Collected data
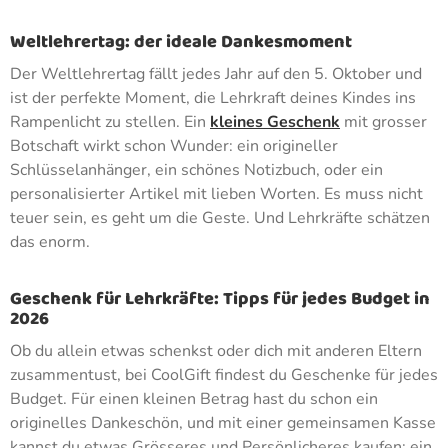
Weltlehrertag: der ideale Dankesmoment
Der Weltlehrertag fällt jedes Jahr auf den 5. Oktober und
ist der perfekte Moment, die Lehrkraft deines Kindes ins
Rampenlicht zu stellen. Ein
kleines Geschenk
mit grosser
Botschaft wirkt schon Wunder: ein origineller
Schlüsselanhänger, ein schönes Notizbuch, oder ein
personalisierter Artikel mit lieben Worten. Es muss nicht
teuer sein, es geht um die Geste. Und Lehrkräfte schätzen
das enorm.
Geschenk für Lehrkräfte: Tipps für jedes Budget in
2026
Ob du allein etwas schenkst oder dich mit anderen Eltern
zusammentust, bei CoolGift findest du Geschenke für jedes
Budget. Für einen kleinen Betrag hast du schon ein
originelles Dankeschön, und mit einer gemeinsamen Kasse
kannst du etwas Grösseres und Persönlicheres kaufen: ein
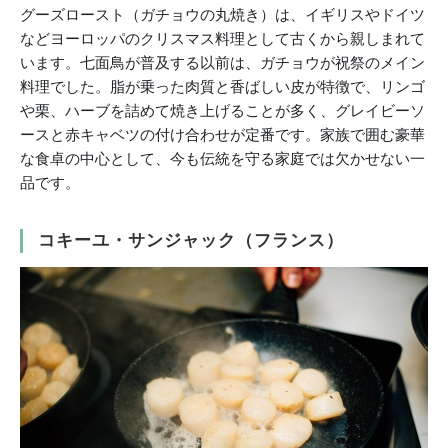
グーズロースト（ガチョウの丸焼き）は、イギリスやドイツ
などヨーロッパのクリスマス料理として古くから親しまれて
います。七面鳥が普及する以前は、ガチョウが祝祭のメイン
料理でした。脂が乗った肉質と香ばしい皮が特徴で、リンゴ
や栗、ハーブを詰めて焼き上げることが多く、グレイビーソ
ースと赤キャベツの付け合わせが定番です。家族で囲む豪華
な食卓の中心として、今も伝統を守る家庭では欠かせない一
品です。
コキーユ・サンジャック（フランス）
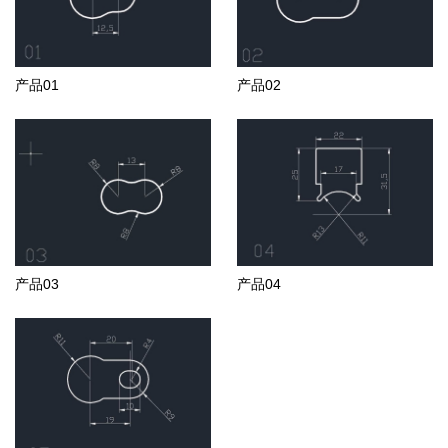
产品01
产品02
产品03
产品04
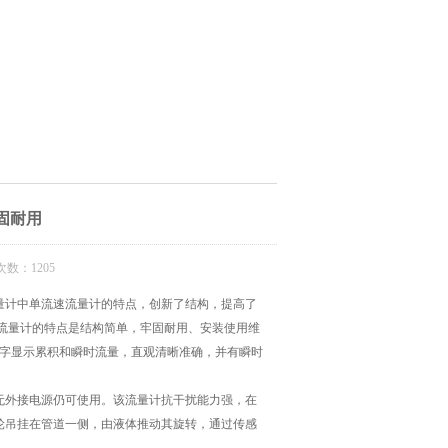
固耐用
数：1205
量计中单流速流量计的特点，创新了结构，提高了
该流量计的特点是结构简单，牢固耐用、安装使用维
数字显示累积和瞬时流量，直观清晰准确，并有瞬时
外接电源仍可使用。该流量计抗干扰能力强，在
轮吊挂在管道一侧，由液体推动其旋转，通过传感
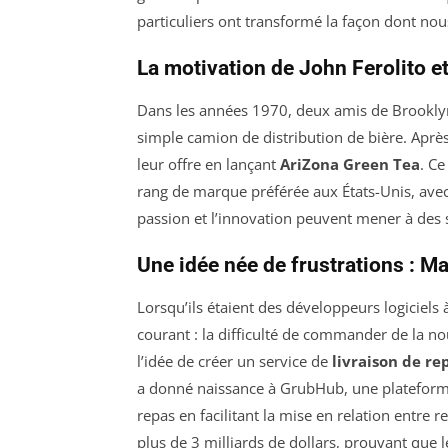
particuliers ont transformé la façon dont no
La motivation de John Ferolito e
Dans les années 1970, deux amis de Brookly
simple camion de distribution de bière. Après 
leur offre en lançant
AriZona Green Tea
. Ce
rang de marque préférée aux États-Unis, ave
passion et l’innovation peuvent mener à des 
Une idée née de frustrations : M
Lorsqu’ils étaient des développeurs logiciels
courant : la difficulté de commander de la no
l’idée de créer un service de
livraison de re
a donné naissance à GrubHub, une platefor
repas en facilitant la mise en relation entre r
plus de 3 milliards de dollars, prouvant que 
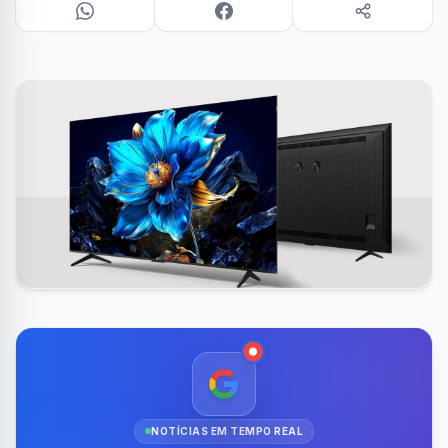
NOTÍCIAS EM TEMPO REAL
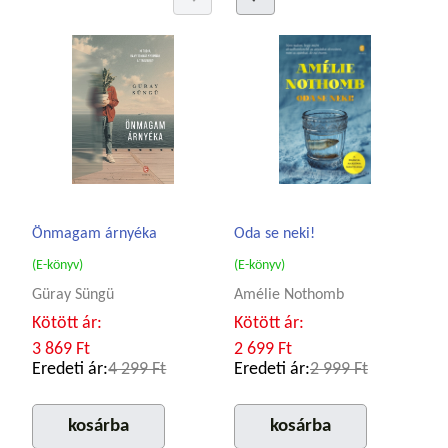
Önmagam árnyéka
Oda se neki!
(E-könyv)
(E-könyv)
Güray Süngü
Amélie Nothomb
Kötött ár:
Kötött ár:
3 869 Ft
2 699 Ft
Eredeti ár:
4 299 Ft
Eredeti ár:
2 999 Ft
kosárba
kosárba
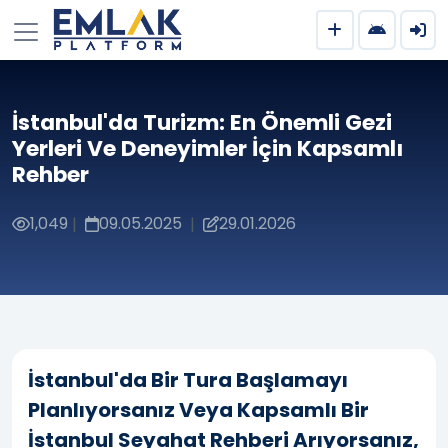
İstanbul'da Turizm: En Önemli Gezi
Yerleri Ve Deneyimler İçin Kapsamlı
Rehber
1,049
09.05.2025
29.01.2026
|
|
İstanbul'da Bir Tura Başlamayı
Planlıyorsanız Veya Kapsamlı Bir
İstanbul Seyahat Rehberi Arıyorsanız,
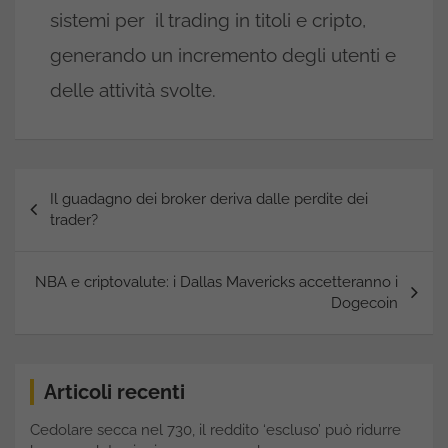
sistemi per il trading in titoli e cripto,
generando un incremento degli utenti e
delle attività svolte.
Navigazione
Il guadagno dei broker deriva dalle perdite dei
articoli
trader?
NBA e criptovalute: i Dallas Mavericks accetteranno i
Dogecoin
Articoli recenti
Cedolare secca nel 730, il reddito ‘escluso’ può ridurre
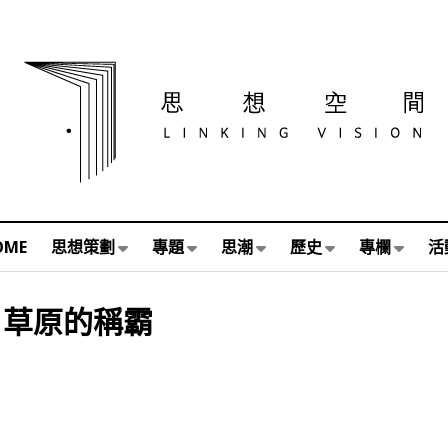
OME
思想策劃
專題
思潮
歷史
專欄
活
：草原的稱霸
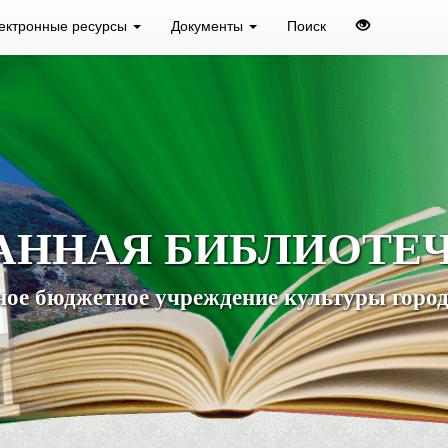
ектронные ресурсы
Документы
Поиск
АННАЯ БИБЛИОТЕ
ое бюджетное учреждение культуры город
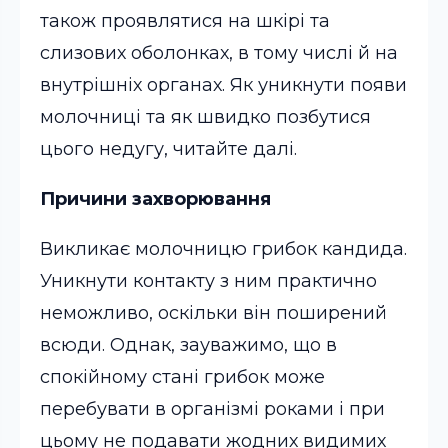
також проявлятися на шкірі та
слизових оболонках, в тому числі й на
внутрішніх органах. Як уникнути появи
молочниці та як швидко позбутися
цього недугу, читайте далі.
Причини захворювання
Викликає молочницю грибок кандида.
Уникнути контакту з ним практично
неможливо, оскільки він поширений
всюди. Однак, зауважимо, що в
спокійному стані грибок може
перебувати в організмі роками і при
цьому не подавати жодних видимих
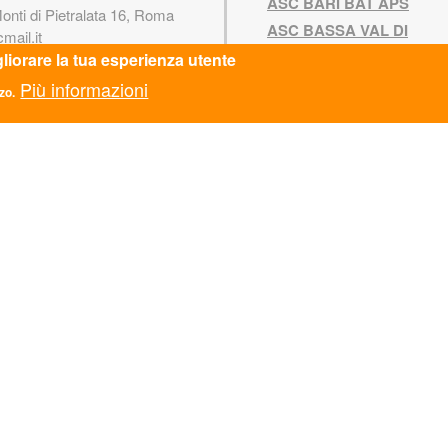
ASC BARI BAT APS
Monti di Pietralata 16, Roma
ASC BASSA VAL DI
mail.it
CECINA APS
610
gliorare la tua esperienza utente
ASC BOLOGNA APS
Più informazioni
zo.
Fiscale: 97124450582
ASC BOLZANO APS
5781521009
ASC CALABRIA APS
ASC CAMPANIA APS
SPARENZA
ASC CASERTA APS
ASC CATANIA APS
8.2017 n. 124 art. 1 commi
 Adempimenti degli obblighi
ASC CESENA APS
arenza e di pubblicità
ASC COSENZA APS
ASC EMILIA-ROMAGNA
VACY
APS
ASC EMPOLI APS
 Policy
ASC FERRARA APS
ASC FIRENZE APS
 Policy
ASC FOGGIA APS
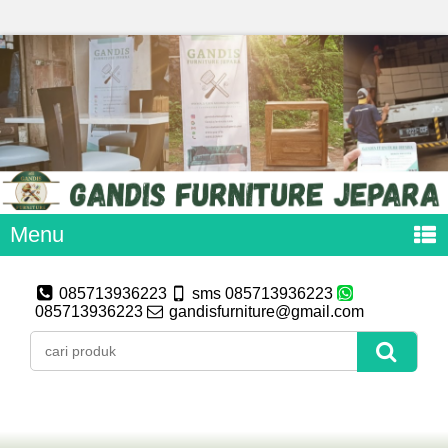
Menu
085713936223
sms 085713936223
085713936223
gandisfurniture@gmail.com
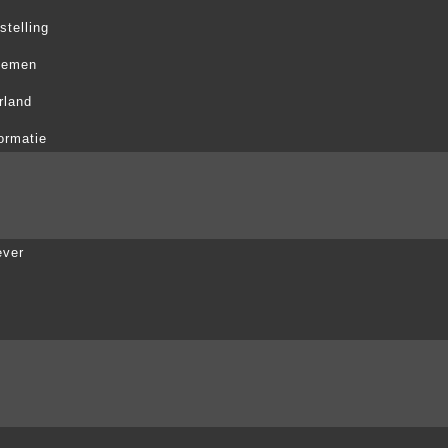
stelling
rnemen
rland
ormatie
ever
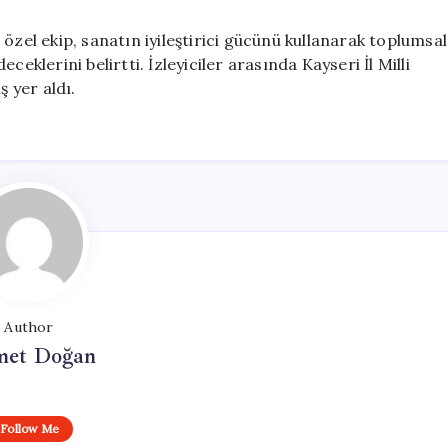
özel ekip, sanatın iyileştirici gücünü kullanarak toplumsal
lerini belirtti. İzleyiciler arasında Kayseri İl Milli
 yer aldı.
Author
et Doğan
Follow Me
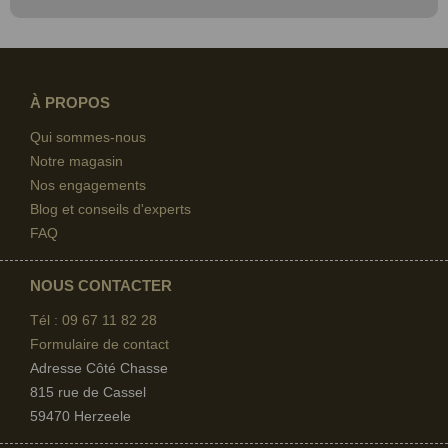
À PROPOS
Qui sommes-nous
Notre magasin
Nos engagements
Blog et conseils d'experts
FAQ
NOUS CONTACTER
Tél : 09 67
11 82 28
Formulaire de contact
Adresse Côté Chasse
815 rue de Cassel
59470 Herzeele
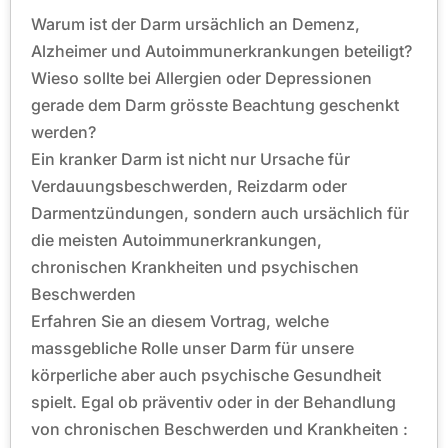
Warum ist der Darm ursächlich an Demenz,
Alzheimer und Autoimmunerkrankungen beteiligt?
Wieso sollte bei Allergien oder Depressionen
gerade dem Darm grösste Beachtung geschenkt
werden?
Ein kranker Darm ist nicht nur Ursache für
Verdauungsbeschwerden, Reizdarm oder
Darmentzündungen, sondern auch ursächlich für
die meisten Autoimmunerkrankungen,
chronischen Krankheiten und psychischen
Beschwerden
Erfahren Sie an diesem Vortrag, welche
massgebliche Rolle unser Darm für unsere
körperliche aber auch psychische Gesundheit
spielt. Egal ob präventiv oder in der Behandlung
von chronischen Beschwerden und Krankheiten :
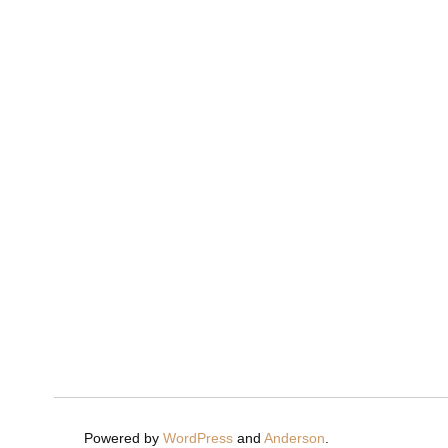
Powered by
WordPress
and
Anderson
.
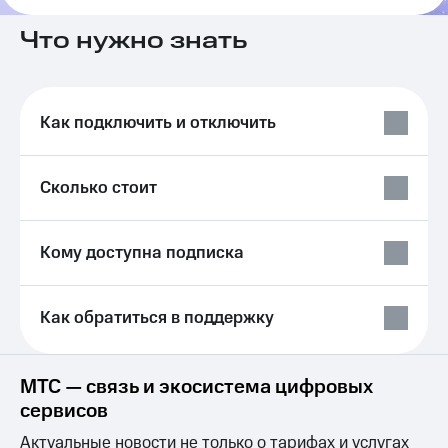
на связь
Что нужно знать
Роуминг
Тарифы
RED,
Семейная
РИИЛ
группа
и МТС
Как подключить и отключить
Супер
Заказать
дешевле
SIM-
при
карту
Сколько стоит
оплате
с карты
Оформить
МТС
eSIM
Деньги
Кому доступна подписка
SIM-
Выберите
карта
и подключите
Как обратиться в поддержку
для
ТВ
иностранцев
с выгодным
тарифом
Оформить
МТС — связь и экосистема цифровых
чистый
Тарифы
сервисов
номер
Интернет,
Актуальные новости не только о тарифах и услугах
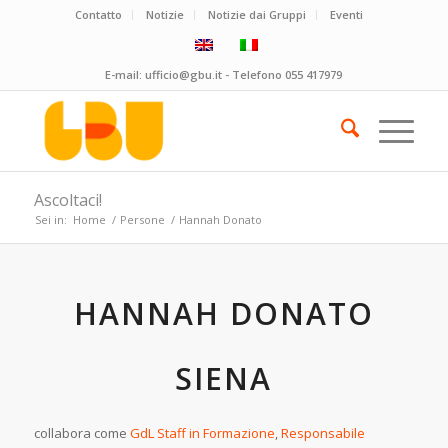
Contatto
Notizie
Notizie dai Gruppi
Eventi
E-mail:
ufficio@gbu.it
- Telefono
055 417979
Ascoltaci!
Sei in:
Home
/
Persone
/
Hannah Donato
HANNAH DONATO
SIENA
collabora come
GdL Staff in Formazione
,
Responsabile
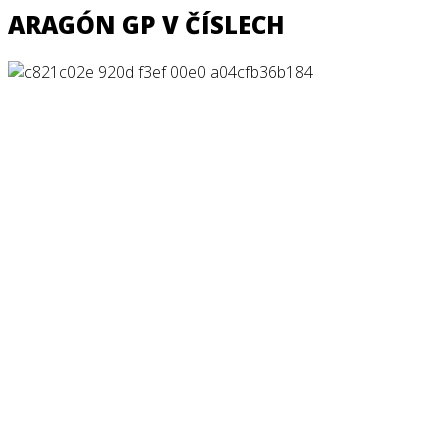
ARAGÓN GP V ČÍSLECH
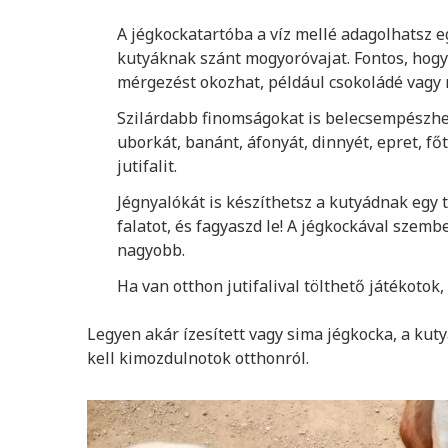
A jégkockatartóba a víz mellé adagolhatsz e
kutyáknak szánt mogyoróvajat. Fontos, hogy 
mérgezést okozhat, például csokoládé vagy n
Szilárdabb finomságokat is belecsempészhet
uborkát, banánt, áfonyát, dinnyét, epret, fő
jutifalit.
Jégnyalókát is készíthetsz a kutyádnak egy t
falatot, és fagyaszd le! A jégkockával szem
nagyobb.
Ha van otthon jutifalival tölthető játékotok
Legyen akár ízesített vagy sima jégkocka, a kut
kell kimozdulnotok otthonról.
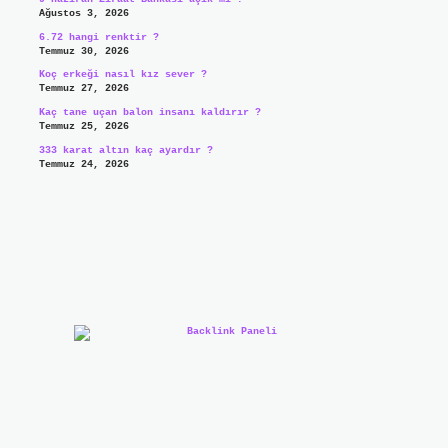
Ağustos 3, 2026
6.72 hangi renktir ?
Temmuz 30, 2026
Koç erkeği nasıl kız sever ?
Temmuz 27, 2026
Kaç tane uçan balon insanı kaldırır ?
Temmuz 25, 2026
333 karat altın kaç ayardır ?
Temmuz 24, 2026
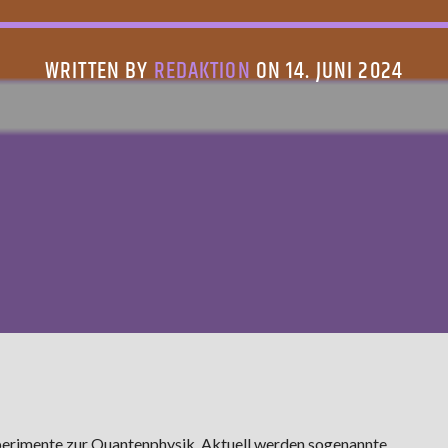
WRITTEN BY
REDAKTION
ON 14. JUNI 2024
perimente zur Quantenphysik. Aktuell werden sogenannte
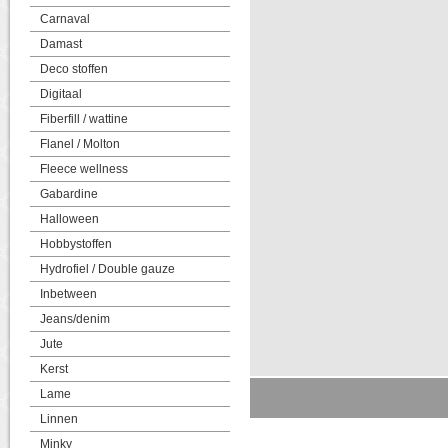
Carnaval
Damast
Deco stoffen
Digitaal
Fiberfill / wattine
Flanel / Molton
Fleece wellness
Gabardine
Halloween
Hobbystoffen
Hydrofiel / Double gauze
Inbetween
Jeans/denim
Jute
Kerst
Lame
Linnen
Minky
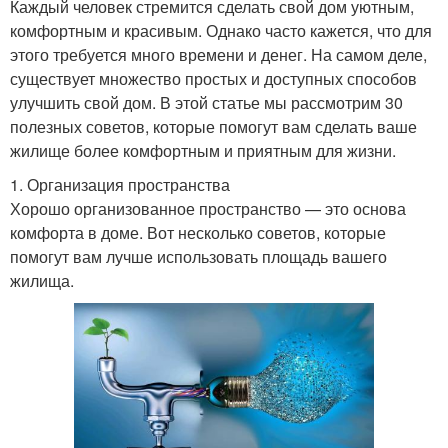
Каждый человек стремится сделать свой дом уютным,
комфортным и красивым. Однако часто кажется, что для
этого требуется много времени и денег. На самом деле,
существует множество простых и доступных способов
улучшить свой дом. В этой статье мы рассмотрим 30
полезных советов, которые помогут вам сделать ваше
жилище более комфортным и приятным для жизни.
1. Организация пространства
Хорошо организованное пространство — это основа
комфорта в доме. Вот несколько советов, которые
помогут вам лучше использовать площадь вашего
жилища.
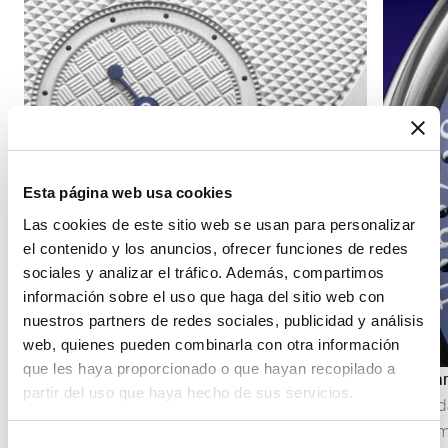
Esta página web usa cookies
Las cookies de este sitio web se usan para personalizar
el contenido y los anuncios, ofrecer funciones de redes
sociales y analizar el tráfico. Además, compartimos
información sobre el uso que haga del sitio web con
nuestros partners de redes sociales, publicidad y análisis
web, quienes pueden combinarla con otra información
que les haya proporcionado o que hayan recopilado a
Indicación de los segundos
Calendar
partir del uso que haya hecho de sus servicios.
La indicación de los segundos permite seguir
El calend
con precisión el transcurso del tiempo. Según la
generalm
Selección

#### WHAT YOU WILL DO:
Reproduce the records exactly, starting with their first line and ending with the line that contains "Ob du allein", though pictures should be dropped.

#### FINISHED EXERCISE:
Weltlehrertag: der ideale Dankesmoment
Der Weltlehrertag fällt jedes Jahr auf den 5. Oktober und
ist der perfekte Moment, die Lehrkraft deines Kindes ins
Rampenlicht zu stellen. Ein
kleines Geschenk
mit grosser
Botschaft wirkt schon Wunder: ein origineller
Schlüsselanhänger, ein schönes Notizbuch, oder ein
personalisierter Artikel mit lieben Worten. Es muss nicht
teuer sein, es geht um die Geste. Und Lehrkräfte schätzen
das enorm.
Geschenk für Lehrkräfte: Tipps für jedes Budget in
2026
Ob du allein etwas schenkst oder dich mit anderen Eltern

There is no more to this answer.